Chief reason to visit: A butcher’s shop and restaurant rolled into one, Osso is the place to go in Lima for all the best cuts, from perfectly cooked ribeye to flavoured sausages (think cheddar, rocotó pepper marmalade and limo chilli), with almost everything grilled over the barbecue. Casual, noisy and rustic, this is a joint to get your hands dirty and become at one with your carnivorous self.
What’s the story?

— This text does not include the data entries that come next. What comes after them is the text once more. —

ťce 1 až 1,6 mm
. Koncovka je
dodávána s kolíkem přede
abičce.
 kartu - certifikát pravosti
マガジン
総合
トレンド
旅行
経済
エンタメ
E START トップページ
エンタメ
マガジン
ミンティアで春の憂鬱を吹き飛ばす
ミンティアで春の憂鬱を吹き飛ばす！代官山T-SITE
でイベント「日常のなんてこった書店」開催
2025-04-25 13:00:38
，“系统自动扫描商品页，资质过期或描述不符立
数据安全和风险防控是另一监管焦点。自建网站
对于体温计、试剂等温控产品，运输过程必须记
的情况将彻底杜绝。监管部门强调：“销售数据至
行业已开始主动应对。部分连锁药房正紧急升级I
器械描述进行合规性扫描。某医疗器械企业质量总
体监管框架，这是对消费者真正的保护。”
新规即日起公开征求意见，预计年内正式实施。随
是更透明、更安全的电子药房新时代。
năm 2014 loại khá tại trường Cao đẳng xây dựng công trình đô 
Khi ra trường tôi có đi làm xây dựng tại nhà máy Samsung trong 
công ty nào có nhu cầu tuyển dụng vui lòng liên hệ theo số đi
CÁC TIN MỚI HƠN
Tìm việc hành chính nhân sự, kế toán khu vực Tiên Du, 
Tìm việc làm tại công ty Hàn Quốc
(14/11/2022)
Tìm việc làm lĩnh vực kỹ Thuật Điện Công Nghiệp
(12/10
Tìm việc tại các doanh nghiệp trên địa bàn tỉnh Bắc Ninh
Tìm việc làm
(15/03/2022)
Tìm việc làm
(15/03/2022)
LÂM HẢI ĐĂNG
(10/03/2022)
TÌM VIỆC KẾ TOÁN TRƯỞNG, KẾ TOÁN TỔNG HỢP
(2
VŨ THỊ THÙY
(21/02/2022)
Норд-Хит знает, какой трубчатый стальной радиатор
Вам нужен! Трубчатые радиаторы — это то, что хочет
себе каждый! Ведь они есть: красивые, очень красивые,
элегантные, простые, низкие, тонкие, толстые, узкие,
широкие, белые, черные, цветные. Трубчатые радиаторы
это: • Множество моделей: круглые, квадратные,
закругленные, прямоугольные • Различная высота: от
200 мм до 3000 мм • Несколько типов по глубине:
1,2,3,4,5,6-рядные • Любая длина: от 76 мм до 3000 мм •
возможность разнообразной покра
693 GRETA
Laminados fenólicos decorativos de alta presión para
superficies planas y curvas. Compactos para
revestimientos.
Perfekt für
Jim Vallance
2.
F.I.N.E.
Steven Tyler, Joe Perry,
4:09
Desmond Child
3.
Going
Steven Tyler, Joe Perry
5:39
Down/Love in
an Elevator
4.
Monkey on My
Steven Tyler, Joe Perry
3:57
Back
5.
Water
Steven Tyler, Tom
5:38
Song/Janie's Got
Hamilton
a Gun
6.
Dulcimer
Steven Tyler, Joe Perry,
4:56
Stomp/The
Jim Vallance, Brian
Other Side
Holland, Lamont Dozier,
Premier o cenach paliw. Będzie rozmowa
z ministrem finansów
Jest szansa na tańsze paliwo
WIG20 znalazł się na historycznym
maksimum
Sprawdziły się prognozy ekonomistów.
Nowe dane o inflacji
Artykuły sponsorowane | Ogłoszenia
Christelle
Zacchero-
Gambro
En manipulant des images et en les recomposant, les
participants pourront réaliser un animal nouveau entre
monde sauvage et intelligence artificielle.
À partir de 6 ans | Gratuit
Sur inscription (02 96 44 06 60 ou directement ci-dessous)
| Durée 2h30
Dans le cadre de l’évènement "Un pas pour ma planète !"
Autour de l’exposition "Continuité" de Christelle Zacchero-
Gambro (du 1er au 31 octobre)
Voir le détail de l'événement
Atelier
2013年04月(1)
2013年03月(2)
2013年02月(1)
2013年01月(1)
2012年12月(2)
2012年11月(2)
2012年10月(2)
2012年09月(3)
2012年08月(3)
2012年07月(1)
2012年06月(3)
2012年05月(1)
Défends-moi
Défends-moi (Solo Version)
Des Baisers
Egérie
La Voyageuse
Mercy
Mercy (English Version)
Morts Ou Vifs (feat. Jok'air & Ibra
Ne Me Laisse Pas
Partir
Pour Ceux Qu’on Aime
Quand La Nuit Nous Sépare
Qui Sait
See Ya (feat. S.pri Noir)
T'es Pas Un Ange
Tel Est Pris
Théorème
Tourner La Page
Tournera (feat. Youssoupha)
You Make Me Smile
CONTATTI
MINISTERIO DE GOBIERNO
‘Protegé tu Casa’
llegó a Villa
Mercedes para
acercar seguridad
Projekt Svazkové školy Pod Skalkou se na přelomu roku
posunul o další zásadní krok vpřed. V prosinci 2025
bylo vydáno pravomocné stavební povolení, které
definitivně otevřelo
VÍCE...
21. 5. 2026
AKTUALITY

It all started when chef Renzo Garibaldi’s wife Andrea signed him up for a masterclass in San Francisco with meat maestro Ryan Farr in 2010; he then spent the next three years learning about sustainable butchery in the US and France, developing ideas for his restaurant.

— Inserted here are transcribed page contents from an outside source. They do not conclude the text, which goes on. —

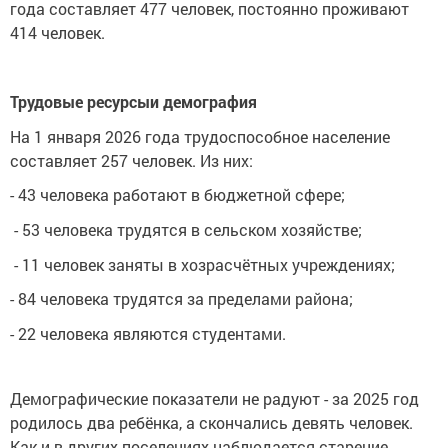
года составляет 477 человек, постоянно проживают
414 человек.
Трудовые ресурсыи демография
На 1 января 2026 года трудоспособное население
составляет 257 человек. Из них:
- 43 человека работают в бюджетной сфере;
- 53 человека трудятся в сельском хозяйстве;
- 11 человек заняты в хозрасчётных учреждениях;
- 84 человека трудятся за пределами района;
- 22 человека являются студентами.
Демографические показатели не радуют - за 2025 год
родилось два ребёнка, а скончались девять человек.
Как и в других поселениях наблюдается старение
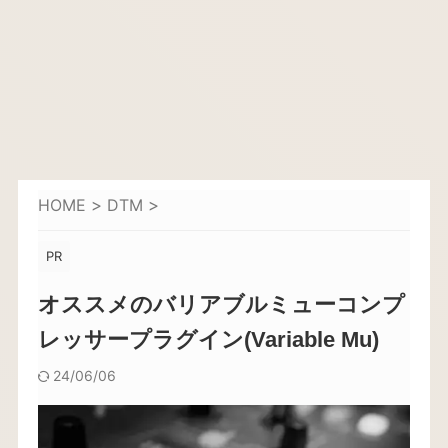
HOME
>
DTM
>
PR
オススメのバリアブルミューコンプ
レッサープラグイン(Variable Mu)
24/06/06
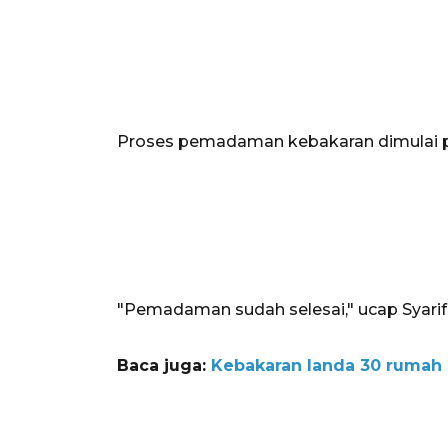
Proses pemadaman kebakaran dimulai puk
"Pemadaman sudah selesai," ucap Syarif
Baca juga:
Kebakaran landa 30 rumah 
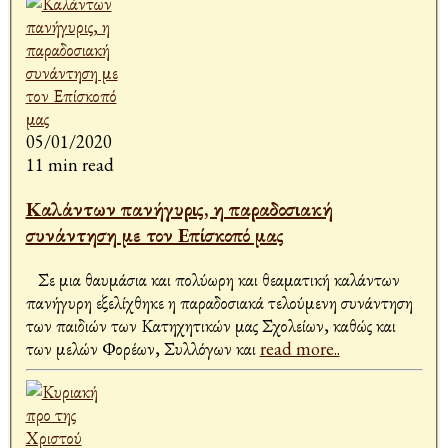
05/01/2020
11 min read
Καλάντων πανήγυρις, η παραδοσιακή
συνάντηση με τον Επίσκοπό μας
Σε μια θαυμάσια και πολύωρη και θεαματική καλάντων
πανήγυρη εξελίχθηκε η παραδοσιακά τελούμενη συνάντηση
των παιδιών των Κατηχητικών μας Σχολείων, καθώς και
των μελών Φορέων, Συλλόγων και
read more..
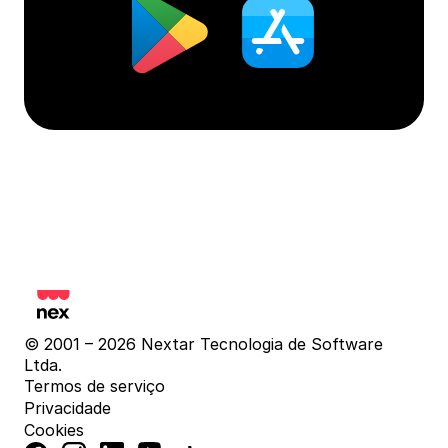
© 2001 – 2026 Nextar Tecnologia de Software 
Ltda.
Termos de serviço
Privacidade
Cookies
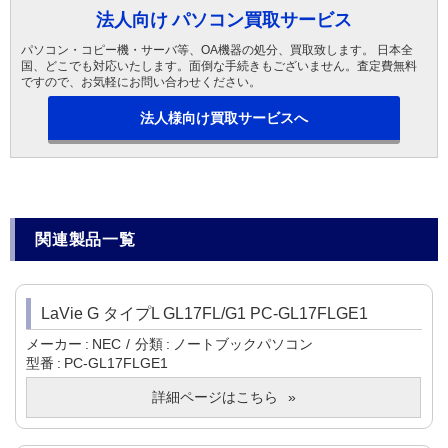
法人向け パソコン買取サービス
パソコン・コピー機・サーバ等、OA機器の処分、買取致します。 日本全
国、どこでも対応いたします。面倒な手続きもございません。査定費無料
ですので、お気軽にお問い合わせください。
法人様向け買取サービスへ
関連製品一覧
LaVie G タイプL GL17FL/G1 PC-GL17FLGE1
メーカー
NEC
分類
ノートブックパソコン
型番
PC-GL17FLGE1
詳細ページはこちら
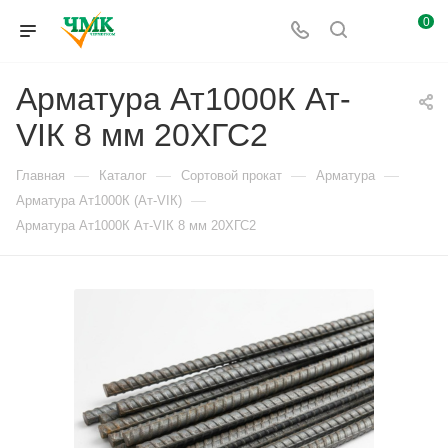
0
Арматура Ат1000К Ат-
VIК 8 мм 20ХГС2
—
—
—
—
Главная
Каталог
Сортовой прокат
Арматура
—
Арматура Ат1000К (Ат-VIК)
Арматура Ат1000К Ат-VIК 8 мм 20ХГС2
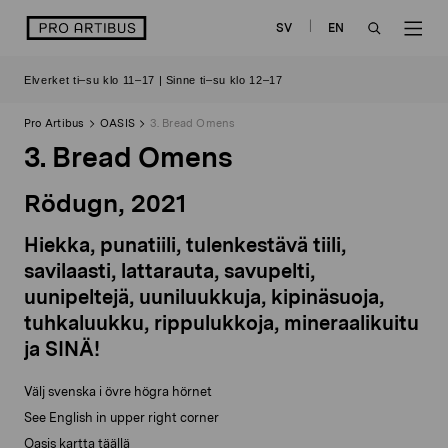
Siirry
logo
SV
EN
sisältöön
OPEN
OP
Elverket ti–su klo 11–17 | Sinne ti–su klo 12–17
SEARCH
NAV
Pro Artibus
OASIS
3. Bread Omens
3. Bread Omens
Rödugn, 2021
Hiekka, punatiili, tulenkestävä tiili,
savilaasti, lattarauta, savupelti,
uunipeltejä, uuniluukkuja, kipinäsuoja,
tuhkaluukku, rippulukkoja, mineraalikuitu
ja SINÄ!
Välj svenska i övre högra hörnet
See English in upper right corner
Oasis kartta täällä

What’s on the menu? Typical dishes include Osso carpaccio, deconstructed cutlets, artisanal hamburgers and the signature wagyu steak tartare, prepared with spring onion, Maras salt and an egg yolk.
Back to the origins: The pandemic offered a chance for Garibaldi to analyse his priorities and, in 2020, he re-opened the one-table concept that first brought him to fame. Now, as his restaurant turns 10 years old, the chef serves a daily tasting menu for only 12 people sitting at a communal table. The larger, slightly more informal restaurant is always open next door with an à la carte menu.